Theory of functional principal component analysis for noisy and discretely observed data

Functional data analysis is an important research field in statistics which treats data as random functions drawn from some infinite-dimensional functional space, and functional principal component analysis (FPCA) based on eigen-decomposition plays a central role for data reduction and representation. After nearly three decades of research, there remains a key problem unsolved, namely, the perturbation analysis of covariance operator for diverging number of eigencomponents obtained from noisy and discretely observed data. This is fundamental for studying models and methods based on FPCA, while there has not been substantial progress since Hall, M\"uller and Wang (2006)'s result for a fixed number of eigenfunction estimates. In this work, we aim to establish a unified theory for this problem, deriving the moment bounds of eigenfunctions and asymptotic distributions of eigenvalues for a wide range of sampling schemes. Our results provide insight into the phenomenon when the $\mathcal{L}^{2}$ bound of eigenfunction estimates with diverging indices is minimax optimal as if the curves are fully observed, and reveal the transition of convergence rates from nonparametric to parametric regimes in connection to sparse or dense sampling. We also propose a double truncation technique to derive the uniform convergence (in time domain) of estimated eigenfunctions for the first time. The technical arguments in this work are useful for handling the perturbation series with noisy and discretely observed data and can be applied in models or those involving inverse problems based on FPCA as regularization, such as functional linear regression.
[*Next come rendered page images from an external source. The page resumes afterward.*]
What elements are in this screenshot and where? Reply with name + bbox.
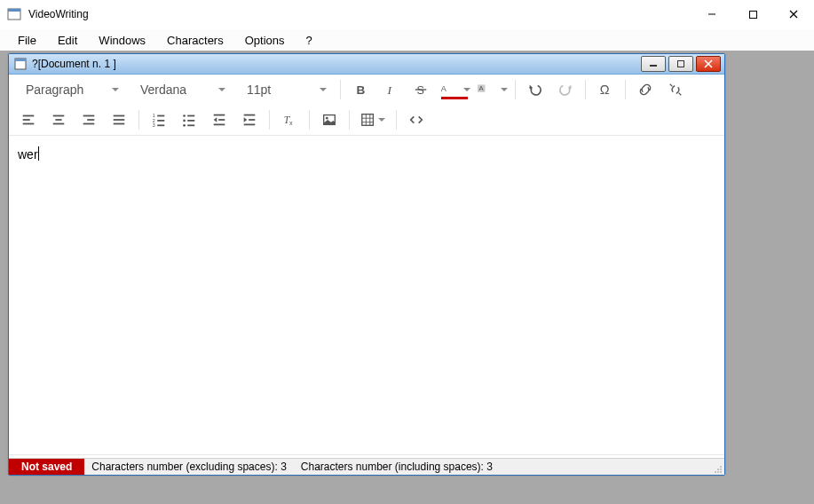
paragraph-dropdown-label: Paragraph: [26, 83, 83, 97]
minimize-button[interactable]: [692, 0, 732, 28]
mdi-workspace: ?[Document n. 1 ] Paragraph Verdana 11pt…: [0, 51, 814, 504]
close-button[interactable]: [773, 0, 814, 28]
svg-text:3: 3: [153, 122, 155, 128]
svg-text:I: I: [386, 83, 392, 97]
svg-text:A: A: [479, 84, 485, 92]
svg-rect-7: [15, 59, 26, 61]
chevron-down-icon: [112, 88, 119, 91]
italic-button[interactable]: I: [378, 77, 403, 102]
ordered-list-button[interactable]: 123: [146, 107, 171, 132]
maximize-button[interactable]: [732, 0, 773, 28]
unordered-list-button[interactable]: [177, 107, 202, 132]
undo-button[interactable]: [523, 77, 548, 102]
doc-maximize-button[interactable]: [668, 56, 693, 72]
outdent-button[interactable]: [207, 107, 232, 132]
menu-characters[interactable]: Characters: [156, 30, 234, 51]
indent-button[interactable]: [237, 107, 262, 132]
svg-point-55: [326, 117, 328, 120]
document-titlebar[interactable]: ?[Document n. 1 ]: [9, 54, 724, 75]
editor-toolbar: Paragraph Verdana 11pt B I S A A Ω: [9, 75, 724, 136]
code-button[interactable]: [404, 107, 429, 132]
document-title: ?[Document n. 1 ]: [32, 58, 116, 70]
size-dropdown[interactable]: 11pt: [237, 77, 333, 102]
menu-file[interactable]: File: [7, 30, 47, 51]
svg-line-20: [670, 84, 673, 87]
image-button[interactable]: [317, 107, 342, 132]
chevron-down-icon: [320, 88, 327, 91]
app-title: VideoWriting: [28, 8, 89, 20]
text-color-button[interactable]: A: [439, 77, 470, 102]
svg-point-65: [717, 471, 719, 473]
menu-options[interactable]: Options: [234, 30, 296, 51]
svg-text:Ω: Ω: [600, 83, 610, 97]
svg-rect-3: [749, 11, 756, 18]
svg-point-42: [183, 124, 186, 127]
document-text: wer: [18, 147, 38, 161]
chevron-down-icon: [378, 118, 385, 122]
svg-point-41: [183, 120, 186, 122]
align-left-button[interactable]: [16, 107, 41, 132]
text-cursor: [38, 146, 39, 161]
font-dropdown[interactable]: Verdana: [130, 77, 232, 102]
svg-point-63: [720, 469, 722, 470]
align-justify-button[interactable]: [107, 107, 131, 132]
chevron-down-icon: [218, 88, 225, 91]
special-char-button[interactable]: Ω: [593, 77, 618, 102]
app-icon: [7, 7, 21, 21]
align-center-button[interactable]: [46, 107, 71, 132]
svg-point-64: [715, 471, 716, 473]
svg-point-62: [717, 469, 719, 470]
menu-help[interactable]: ?: [296, 30, 323, 51]
paragraph-dropdown[interactable]: Paragraph: [16, 77, 125, 102]
chevron-down-icon: [501, 88, 508, 91]
svg-rect-9: [678, 61, 684, 67]
char-count-incl: Characters number (including spaces): 3: [294, 459, 500, 475]
doc-minimize-button[interactable]: [641, 56, 666, 72]
highlight-button[interactable]: A: [476, 77, 508, 102]
svg-point-61: [720, 466, 722, 468]
svg-point-66: [720, 471, 722, 473]
resize-grip-icon[interactable]: [708, 459, 724, 475]
menu-edit[interactable]: Edit: [47, 30, 88, 51]
char-count-excl: Characters number (excluding spaces): 3: [84, 459, 293, 475]
svg-rect-1: [8, 9, 20, 12]
editor-content[interactable]: wer: [9, 136, 724, 454]
clear-format-button[interactable]: Tx: [277, 107, 302, 132]
document-window: ?[Document n. 1 ] Paragraph Verdana 11pt…: [8, 53, 725, 476]
strikethrough-button[interactable]: S: [408, 77, 433, 102]
bold-button[interactable]: B: [348, 77, 373, 102]
save-status-badge: Not saved: [9, 459, 84, 475]
svg-text:A: A: [441, 84, 447, 93]
link-button[interactable]: [633, 77, 658, 102]
svg-text:B: B: [357, 83, 366, 97]
svg-text:x: x: [289, 119, 293, 127]
redo-button[interactable]: [553, 77, 578, 102]
doc-close-button[interactable]: [696, 56, 721, 72]
svg-rect-56: [362, 114, 374, 126]
document-icon: [14, 58, 27, 70]
size-dropdown-label: 11pt: [247, 83, 271, 97]
align-right-button[interactable]: [76, 107, 101, 132]
svg-line-21: [679, 93, 682, 96]
unlink-button[interactable]: [663, 77, 688, 102]
menu-windows[interactable]: Windows: [88, 30, 156, 51]
font-dropdown-label: Verdana: [140, 83, 186, 97]
table-button[interactable]: [357, 107, 389, 132]
menubar: File Edit Windows Characters Options ?: [0, 29, 814, 52]
svg-point-40: [183, 114, 186, 117]
app-titlebar: VideoWriting: [0, 0, 814, 29]
chevron-down-icon: [463, 88, 470, 91]
app-statusbar: Not saved Characters number (excluding s…: [9, 458, 724, 475]
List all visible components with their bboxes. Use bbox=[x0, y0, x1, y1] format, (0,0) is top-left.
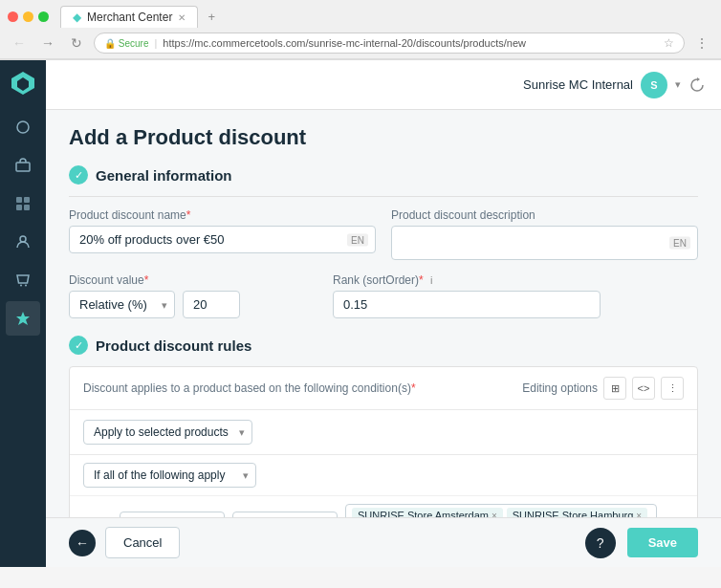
cancel-button[interactable]: Cancel bbox=[105, 527, 180, 558]
new-tab-btn[interactable]: + bbox=[202, 8, 221, 27]
desc-lang-badge: EN bbox=[669, 237, 690, 250]
field-channel-select[interactable]: Channel bbox=[120, 512, 225, 518]
sidebar-item-products[interactable] bbox=[6, 148, 40, 183]
forward-btn[interactable]: → bbox=[36, 32, 59, 54]
channel-tags[interactable]: SUNRISE Store Amsterdam × SUNRISE Store … bbox=[345, 504, 657, 517]
divider-general bbox=[69, 196, 698, 197]
rank-info-icon[interactable]: i bbox=[430, 274, 432, 286]
discount-label: Discount value* bbox=[69, 273, 317, 287]
editing-options: Editing options ⊞ <> ⋮ bbox=[522, 377, 684, 400]
sidebar-item-discounts[interactable] bbox=[6, 301, 40, 336]
footer-right: ? Save bbox=[585, 528, 698, 558]
field-channel-wrapper: Channel bbox=[120, 512, 225, 518]
tl-red[interactable] bbox=[8, 11, 18, 22]
tab-close[interactable]: ✕ bbox=[178, 12, 186, 23]
form-group-desc: Product discount description EN bbox=[391, 208, 698, 260]
svg-marker-11 bbox=[16, 312, 30, 325]
logo bbox=[8, 68, 38, 98]
editing-options-label: Editing options bbox=[522, 381, 598, 395]
conditions-list: If Channel is listed bbox=[70, 496, 697, 517]
secure-badge: 🔒 Secure bbox=[104, 38, 148, 49]
desc-label: Product discount description bbox=[391, 208, 698, 222]
tab-bar: ◆ Merchant Center ✕ + bbox=[0, 0, 721, 28]
name-input[interactable] bbox=[69, 226, 376, 253]
tag-x-hamburg[interactable]: × bbox=[636, 511, 642, 518]
sidebar-item-categories[interactable] bbox=[6, 186, 40, 221]
save-button[interactable]: Save bbox=[627, 528, 698, 557]
desc-input-wrapper: EN bbox=[391, 226, 698, 260]
tab-label: Merchant Center bbox=[87, 11, 172, 24]
sidebar-item-orders[interactable] bbox=[6, 263, 40, 297]
separator: | bbox=[154, 37, 157, 49]
rules-section-header: ✓ Product discount rules bbox=[69, 332, 698, 355]
rules-controls: Apply to selected products Apply to all … bbox=[70, 410, 697, 455]
bookmark-icon[interactable]: ☆ bbox=[664, 36, 674, 50]
more-options-btn[interactable]: ⋮ bbox=[661, 377, 684, 400]
op-channel-wrapper: is listed bbox=[232, 512, 338, 518]
apply-select[interactable]: Apply to selected products Apply to all … bbox=[83, 420, 252, 445]
general-section-header: ✓ General information bbox=[69, 162, 698, 185]
form-row-name-desc: Product discount name* EN Product discou… bbox=[69, 208, 698, 260]
rank-input[interactable] bbox=[333, 291, 601, 318]
name-input-wrapper: EN bbox=[69, 226, 376, 253]
page-title: Add a Product discount bbox=[69, 110, 698, 162]
refresh-btn[interactable]: ↻ bbox=[65, 32, 88, 54]
svg-point-2 bbox=[17, 121, 29, 133]
address-bar[interactable]: 🔒 Secure | https://mc.commercetools.com/… bbox=[94, 33, 685, 54]
main-area: Sunrise MC Internal S ▾ Add a Product di… bbox=[46, 60, 721, 567]
svg-point-9 bbox=[20, 285, 22, 287]
discount-type-select[interactable]: Relative (%) Absolute bbox=[69, 291, 175, 318]
footer-left: ← Cancel bbox=[69, 527, 180, 558]
app: Sunrise MC Internal S ▾ Add a Product di… bbox=[0, 60, 721, 567]
address-text: https://mc.commercetools.com/sunrise-mc-… bbox=[163, 37, 526, 49]
op-channel-select[interactable]: is listed bbox=[232, 512, 338, 518]
svg-point-10 bbox=[25, 285, 27, 287]
tl-yellow[interactable] bbox=[23, 11, 33, 22]
refresh-icon[interactable] bbox=[688, 76, 706, 94]
rank-label: Rank (sortOrder)* i bbox=[333, 273, 601, 287]
menu-btn[interactable]: ⋮ bbox=[690, 32, 713, 54]
sidebar-item-customers[interactable] bbox=[6, 225, 40, 259]
svg-rect-6 bbox=[16, 205, 22, 210]
rules-header: Discount applies to a product based on t… bbox=[70, 367, 697, 410]
form-group-name: Product discount name* EN bbox=[69, 208, 376, 260]
user-chevron[interactable]: ▾ bbox=[675, 78, 681, 91]
general-section-title: General information bbox=[96, 167, 232, 184]
svg-rect-4 bbox=[16, 197, 22, 203]
name-lang-badge: EN bbox=[347, 233, 368, 246]
top-bar: Sunrise MC Internal S ▾ bbox=[46, 60, 721, 110]
discount-amount-input[interactable] bbox=[183, 291, 240, 318]
main-inner: Add a Product discount ✓ General informa… bbox=[46, 110, 721, 517]
svg-rect-7 bbox=[24, 205, 30, 210]
rules-section-icon: ✓ bbox=[69, 336, 88, 355]
logic-select[interactable]: If all of the following apply If any of … bbox=[83, 463, 256, 488]
rules-condition-label: Discount applies to a product based on t… bbox=[83, 381, 416, 395]
sidebar-item-home[interactable] bbox=[6, 110, 40, 144]
desc-input[interactable] bbox=[391, 226, 698, 260]
nav-extra: ⋮ bbox=[690, 32, 713, 54]
form-group-rank: Rank (sortOrder)* i bbox=[333, 273, 601, 318]
tag-sunrise-hamburg: SUNRISE Store Hamburg × bbox=[507, 508, 647, 517]
general-section-icon: ✓ bbox=[69, 165, 88, 185]
user-info: Sunrise MC Internal S ▾ bbox=[523, 72, 706, 98]
user-name: Sunrise MC Internal bbox=[523, 77, 633, 92]
tag-sunrise-amsterdam: SUNRISE Store Amsterdam × bbox=[352, 508, 503, 517]
traffic-lights bbox=[8, 11, 49, 22]
back-arrow-btn[interactable]: ← bbox=[69, 530, 96, 556]
svg-rect-5 bbox=[24, 197, 30, 203]
back-btn[interactable]: ← bbox=[8, 32, 31, 54]
tl-green[interactable] bbox=[38, 11, 49, 22]
sidebar bbox=[0, 60, 46, 567]
active-tab[interactable]: ◆ Merchant Center ✕ bbox=[60, 6, 198, 28]
apply-select-wrapper: Apply to selected products Apply to all … bbox=[83, 420, 252, 445]
code-view-btn[interactable]: <> bbox=[632, 377, 655, 400]
tag-x-amsterdam[interactable]: × bbox=[492, 511, 497, 518]
name-label: Product discount name* bbox=[69, 208, 376, 222]
main-content: Add a Product discount ✓ General informa… bbox=[46, 110, 721, 517]
svg-rect-3 bbox=[16, 163, 30, 171]
help-icon[interactable]: ? bbox=[585, 528, 616, 558]
table-view-btn[interactable]: ⊞ bbox=[603, 377, 626, 400]
avatar: S bbox=[641, 72, 667, 98]
condition-row-channel: If Channel is listed bbox=[70, 496, 697, 517]
logic-row: If all of the following apply If any of … bbox=[70, 455, 697, 496]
翻译：函数型数据分析是统计学中的重要研究领域，它将数据视为从某个无穷维函数空间中抽取的随机函数，而基于特征分解的函数主成分分析在数据降维与表示中发挥着核心作用。经过近三十年的研究，仍存在一个关键问题尚未解决：当从含噪声且离散观测数据中获取发散数目的特征分量时，协方差算子的摄动分析问题。这一问题对基于函数主成分分析的模型与方法研究至关重要，但自Hall、Müller与Wang（2006）针对固定数目特征函数估计的结果发表以来，该领域未取得实质性进展。本研究致力于为这一问题建立统一理论，推导出多种采样方案下特征函数的矩界与特征值的渐近分布。我们的研究结果揭示了当发散索引特征函数估计的$\mathcal{L}^{2}$界达到类似于曲线完全观测时的极小极大最优性这一现象，并揭示了从非参数到参数框架收敛速度的转变及其与稀疏或密集采样的关联。我们还首次提出了一种双截断技术，用以推导特征函数估计在时域上的一致收敛性。本研究中的技术论证方法可用于处理含噪声与离散观测数据的摄动级数问题，并能应用于基于函数主成分分析作为正则化项的模型或反问题（如函数线性回归）。